Libra’s most unique characteristic, however, is the decentralisation of its governing body. Although Facebook is the one developing the currency, the company claims it has no intention to control it. To that end, it established the independent nonprofit Libra Association, presently comprised of 27 partners entrusted with monitoring the development and management of Libra. Among the members are major financial and technological corporations and service providers, including Mastercard, Visa, eBay, PayPal, Spotify, Uber, and Lyft, as well as nonprofit organizations, such as Mercy Corps.
So how does Facebook fit into this global financial ecosystem? The answer is simple: through its subsidiary—Calibra, a Switzerland-based company tasked with developing, launching, and bringing Libra to the masses. Calibra intends to do so by developing a digital wallet designated to send, receive, and use the Libra currency. Calibra will be implanted into Facebook-owed platforms such as Messenger and WhatsApp, and eventually launch a standalone Calibra app. Calibra (AKA Facebook) will, at least initially, possess one seat on the Libra Association board panel.
While Calibra will be the world’s first introduction to Libra, the company stated it will welcome any competition by another group seeking to establish a platform to exchange in Libra, and avoid any aspirations to monopolise the cryptocurrencies. In an interview for The Verge, Calibra Vice President of Product Kevin Weil stated, “Calibra can only be successful when the Libra ecosystem is successful.”
As great as this utopian virtual ecosystem appears, it also raises several red flags. One of the greatest risks about the Calibra enterprise is fraud and identity theft. And while Facebook vows to install the strictest technologies to ensure the safety of both users and the financial system as a whole, it remains to be seen whether it can keep this promise. This could particularly be an issue in countries where government-issued identification is unavailable or easy to forge.
In the U.S., numerous lawmakers and politicians have expressed grave concerns about the prospect of allowing a company notorious for data leaks and mismanagement to spearhead a global market revolution. The Senate Banking Committee has therefore announced this week that it will hold a hearing to examine Facebook’s cryptocurrency proposal on July 16.
Yet the most troubling aspect about the whole Libra/Calibra initiative is that we still don’t know how Facebook stands to gain from it.
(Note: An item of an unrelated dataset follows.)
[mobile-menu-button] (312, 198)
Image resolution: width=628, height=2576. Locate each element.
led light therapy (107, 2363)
Currently, the company has only one vote on the multi-member board, and has declared in its white paper that data from Calibra will not be shared with other Facebook apps or platforms for ad-targeting purposes. It also stated that the very minimal fees Calibra will charge per-transfer will only be used to maintain the network’s security system. And so, we know there is money to be made—otherwise why would leviathans such as Visa and Mastercard be down to join the party—we just don’t know where exactly it will be coming from.
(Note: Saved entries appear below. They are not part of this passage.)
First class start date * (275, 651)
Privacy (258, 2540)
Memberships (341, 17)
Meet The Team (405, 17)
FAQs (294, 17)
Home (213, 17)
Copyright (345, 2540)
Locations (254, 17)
As the scandal surrounding Facebook churns, and calls to break up the company intensify, the social media network volunteers to introduce a brand-new global market, which it will supposedly not dominate, for no other purpose than to facilitate the transfer of money and welcome the world’s most underprivileged into this virtual financial oasis. In a world where Zuckerberg is, ultimately, only about Zuckerberg, one must ask: where is the catch?